State Farm did what it had to do
My Word: Barney T. Bishop III
Special to the Sentinel
August 6, 2009
The Orlando Sentinel’s editorial criticizing State Farm Florida for its recent rate filing to modify discounts for homeowners was off the mark ("Poor State Farm," July 30). Insurers need to have adequate funds to pay their customers’ claims. State Farm Florida’s filing will help ensure the company has enough cash to pay its claims if a major storm strikes this year or next.
State Farm Florida is a Florida company that sells only homeowners insurance and related lines. Unfortunately, the company’s financial strength recently was downgraded by A.M. Best due to overregulation and market conditions. That has happened to several other property insurers doing business in our state, as well.
Filing to modify some of its discounts was an action State Farm Florida was forced to take to ensure its solvency and protect policyholders. Even though it has announced its intention to withdraw from the property insurance business in Florida over a two-year period, it still must protect its customers through at least two more hurricane seasons.
This is not an effort to "skirt the law." In fact, state law demands that insurers make an annual filing if they believe their current rates aren’t adequate to cover their claims and expenses.

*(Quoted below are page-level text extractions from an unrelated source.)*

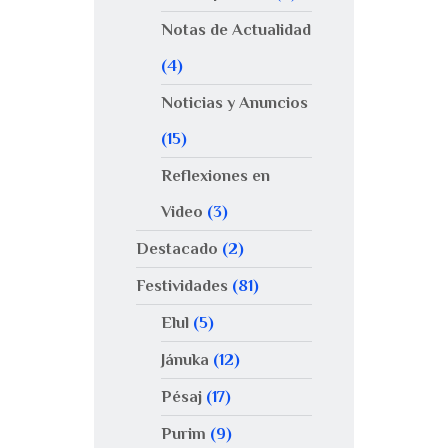
Notas de Actualidad
(4)
Noticias y Anuncios
(15)
Reflexiones en
Video
(3)
Destacado
(2)
Festividades
(81)
Elul
(5)
Jánuka
(12)
Pésaj
(17)
Purim
(9)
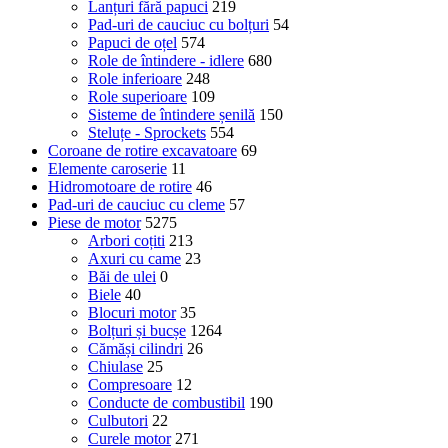
Lanțuri fără papuci
219
Pad-uri de cauciuc cu bolțuri
54
Papuci de oțel
574
Role de întindere - idlere
680
Role inferioare
248
Role superioare
109
Sisteme de întindere șenilă
150
Steluțe - Sprockets
554
Coroane de rotire excavatoare
69
Elemente caroserie
11
Hidromotoare de rotire
46
Pad-uri de cauciuc cu cleme
57
Piese de motor
5275
Arbori coțiti
213
Axuri cu came
23
Băi de ulei
0
Biele
40
Blocuri motor
35
Bolțuri și bucșe
1264
Cămăși cilindri
26
Chiulase
25
Compresoare
12
Conducte de combustibil
190
Culbutori
22
Curele motor
271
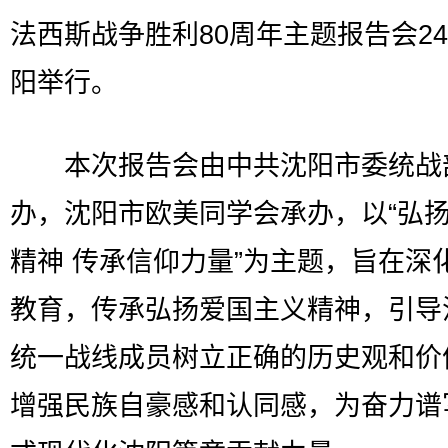
法西斯战争胜利80周年主题报告会2
阳举行。
本次报告会由中共沈阳市委统战
办，沈阳市欧美同学会承办，以“弘
精神 传承信仰力量”为主题，旨在深
教育，传承弘扬爱国主义精神，引导
统一战线成员树立正确的历史观和价
增强民族自豪感和认同感，为奋力谱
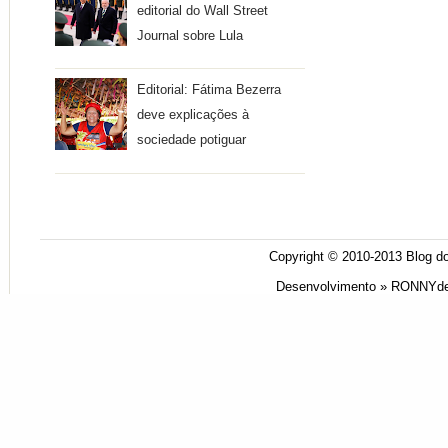
editorial do Wall Street
Journal sobre Lula
Editorial: Fátima Bezerra
deve explicações à
sociedade potiguar
Copyright © 2010-2013
Blog do
Desenvolvimento »
RONNYde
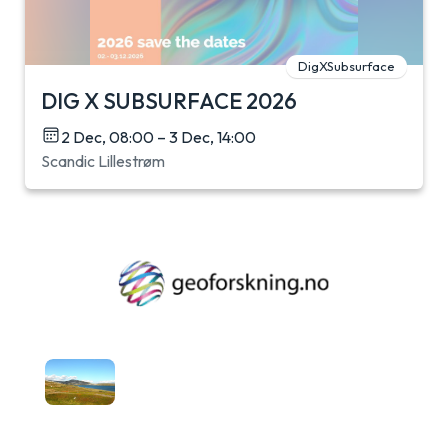
DigXSubsurface
DIG X SUBSURFACE 2026
2 Dec, 08:00 – 3 Dec, 14:00
Scandic Lillestrøm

But there are larger issues here.
If we continue to chase away the large private insurers, we are left with the state-run Citizens Property Insurance and the Florida Hurricane Catastrophe Fund — which are woefully underfunded — and a group of small, unproven start-up insurers for our homeowners market. If a big storm hits, Floridians could face billions of dollars in assessments to bail out this fragile system. Worse, the businesses that employ Floridians will end up paying 40 percent of all taxes, or assessments, to cover the costs of hurricane damage.
For years, Associated Industries of Florida has advocated for changes to restore a competitive property insurance market in our state. This spring, we had a chance to do just that through the Consumer Choice Act (House Bill 1171). Although it eventually was vetoed, this bill would have allowed consumers to decide for themselves whether they were willing to pay the premiums charged by financially strong insurers to assure their claims would be paid. Government shouldn’t make consumers’ choices for them; it’s the people’s money, and they should be able to spend it as they see fit.
In many ways, State Farm Florida’s filing is also about consumer choice. The Office of Insurance Regulation should approve the company’s filing so customers can decide for themselves if they want to keep their insurance with State Farm Florida or shop for other coverage.
Barney T. Bishop III is president and CEO of Associated Industries of Florida.